Une réunion de travail est programmée mardi à Belfort entre le secrétaire d'Etat à l'Industrie, les syndicats et la direction d'Alstom. A cette occasion, Christophe Sirugue leur présentera ses propositions pour le sauvetage du site. Lors de son entretien, Manuel Valls a notamment évoqué le rôle de la commande publique et celui des investissements consentis par l'entreprise, ainsi que les projets du "TGV du futur", et du "bus du futur".
Le Journal du Dimanche rapporte d'ailleurs comment, en coulisse, l'Etat fait pression sur la SNCF afin qu'elle avance sa commande de six TGV pour la ligne Paris-Turin-Milan.

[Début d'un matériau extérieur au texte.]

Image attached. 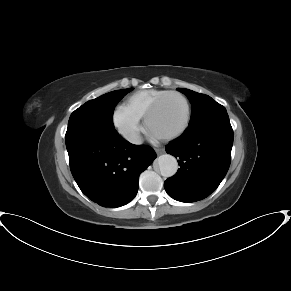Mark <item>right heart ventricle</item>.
Wrapping results in <instances>:
<instances>
[{"label": "right heart ventricle", "instance_id": "1", "mask_svg": "<svg viewBox=\"0 0 291 291\" xmlns=\"http://www.w3.org/2000/svg\"><path fill=\"white\" fill-rule=\"evenodd\" d=\"M169 92L163 89H146L132 93L126 98L125 106L140 118L145 117L147 111L158 98Z\"/></svg>", "mask_w": 291, "mask_h": 291}]
</instances>
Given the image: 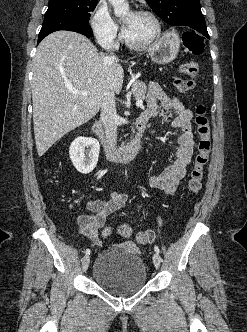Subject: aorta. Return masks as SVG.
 I'll use <instances>...</instances> for the list:
<instances>
[{"label": "aorta", "mask_w": 247, "mask_h": 332, "mask_svg": "<svg viewBox=\"0 0 247 332\" xmlns=\"http://www.w3.org/2000/svg\"><path fill=\"white\" fill-rule=\"evenodd\" d=\"M109 2L116 16L124 15L129 11V4L125 0H109Z\"/></svg>", "instance_id": "obj_1"}]
</instances>
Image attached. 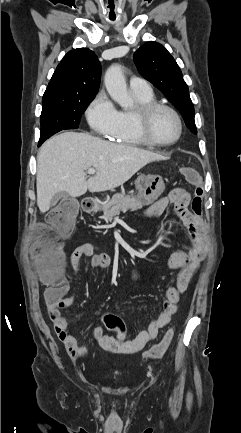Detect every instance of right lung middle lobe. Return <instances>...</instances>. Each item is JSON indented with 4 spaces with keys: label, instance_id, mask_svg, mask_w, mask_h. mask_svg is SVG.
I'll return each instance as SVG.
<instances>
[{
    "label": "right lung middle lobe",
    "instance_id": "dd1d6c3e",
    "mask_svg": "<svg viewBox=\"0 0 241 433\" xmlns=\"http://www.w3.org/2000/svg\"><path fill=\"white\" fill-rule=\"evenodd\" d=\"M93 99H50L43 101L39 145L61 130L78 128L82 113Z\"/></svg>",
    "mask_w": 241,
    "mask_h": 433
}]
</instances>
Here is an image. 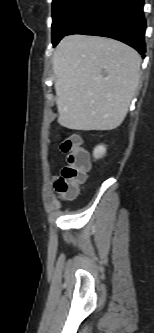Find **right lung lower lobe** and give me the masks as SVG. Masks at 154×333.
I'll list each match as a JSON object with an SVG mask.
<instances>
[{
    "mask_svg": "<svg viewBox=\"0 0 154 333\" xmlns=\"http://www.w3.org/2000/svg\"><path fill=\"white\" fill-rule=\"evenodd\" d=\"M143 0H100L67 35L104 36L124 42L145 55Z\"/></svg>",
    "mask_w": 154,
    "mask_h": 333,
    "instance_id": "98d812e1",
    "label": "right lung lower lobe"
}]
</instances>
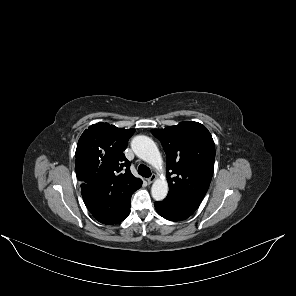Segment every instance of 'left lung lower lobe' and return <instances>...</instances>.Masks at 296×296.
<instances>
[{
  "instance_id": "obj_1",
  "label": "left lung lower lobe",
  "mask_w": 296,
  "mask_h": 296,
  "mask_svg": "<svg viewBox=\"0 0 296 296\" xmlns=\"http://www.w3.org/2000/svg\"><path fill=\"white\" fill-rule=\"evenodd\" d=\"M198 204H183L169 200H163L161 202H155V208L158 214L170 221H181L191 216Z\"/></svg>"
}]
</instances>
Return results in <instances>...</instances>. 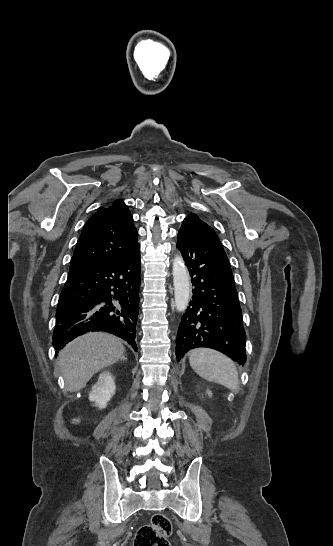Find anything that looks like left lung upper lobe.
<instances>
[{
    "instance_id": "1",
    "label": "left lung upper lobe",
    "mask_w": 333,
    "mask_h": 546,
    "mask_svg": "<svg viewBox=\"0 0 333 546\" xmlns=\"http://www.w3.org/2000/svg\"><path fill=\"white\" fill-rule=\"evenodd\" d=\"M185 220H192L202 226L212 237H215L218 239V236L216 235L215 231L206 223H204L202 220L199 219V217L195 214H191L185 218Z\"/></svg>"
}]
</instances>
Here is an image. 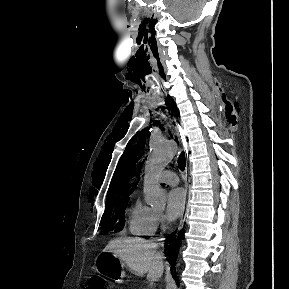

Mais la SNCF, dont la dette, que l'Etat ne veut pas reprendre, s'élève à 50 milliards d'euros, n'est pas pressée de passer commande. Elle voudrait prendre le temps de négocier pour obtenir des prix plus bas. Un sujet débattu entre les trois partie prenantes.
Le JDD évoque également la possibilité de commandes par l'Etat de trains Intercités.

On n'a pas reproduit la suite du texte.